REBOOT operates at the edge of visual art and something akin to scientific inquiry. We exist in a research university and part of the concept of the lab is to have our work creep into traditional research venues. In this way, we might be able to subtly inject critical, subversive, political ideas into contexts that might otherwise be driven by the apolitical pursuit of strictly technical knowledge.
In addition to founding the REBOOT Lab, Rob Duarte is an artist and an assistant professor in the Department of Art at Florida State University.
What is your lab called and where is it?
REBOOT Laboratory lives in the Facility for Arts Research (FAR) at Florida State University. In addition to directing the lab, I’m also an Assistant Professor and Digital Media area head in the FSU Department of Art.
What sorts of projects and activities form the core of your work? Is there a specific temporal or technological focus for your lab?
From the website:
REBOOT is a laboratory that looks toward our culture’s production of waste as a point of departure for a critical engagement with technology. Our approach is rooted in the visual arts and is driven by our collective knowledge of process, materials, and experimentation; as well as a commitment to revealing the social, political, and cultural aspects of technology.
Through collaborations with artists and researchers at FSU and beyond, REBOOT projects cast a critical eye on technoculture and the logical consequences of the ways in which we produce, consume, and discard technology. This examination of the political components of technology occurs through a hands-on process of thinking and making, with the goal of provoking discussion and action that will bring about alternative, preferred futures.
The lab has two projects at the moment: FixShop is an art project that takes the form of a repair shop storefront. Through the theatrical play of a repair shop and its employees, we accept “broken”, outmoded, and obsolete designed objects from individuals. We discuss the owner’s relationship to the object as well as their expectations and desires for the “repaired” object. The objects are rarely restored to their former function, but are instead transformed / redesigned / reinvented to become alternately humorous, contemplative, or poetic reflections on our consumer culture, the value of mass-produced vs hand-made objects, etc.

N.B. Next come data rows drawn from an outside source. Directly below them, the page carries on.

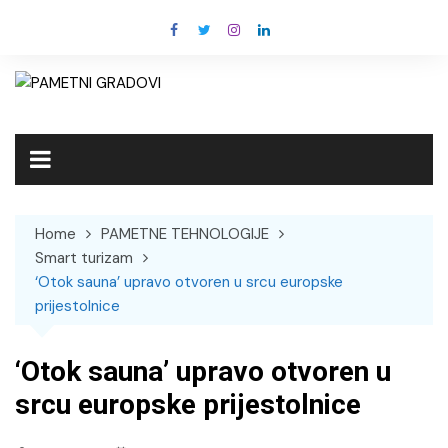
Skip
to
content
Home
PAMETNE TEHNOLOGIJE
Smart turizam
‘Otok sauna’ upravo otvoren u srcu europske
prijestolnice
‘Otok sauna’ upravo otvoren u
srcu europske prijestolnice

The other project is called DIY Resource Recovery and is driven by experimental research into waste products. The aim of the project is to discover low-tech ways of converting waste into useful materials for making. The focus is on finding low-tech, personal or studio-scale methods that provide a sustainable alternative to municipal recycling. The goals for this project are not related to technical efficiency or commercialization, but pure experimentation and materials-based discovery.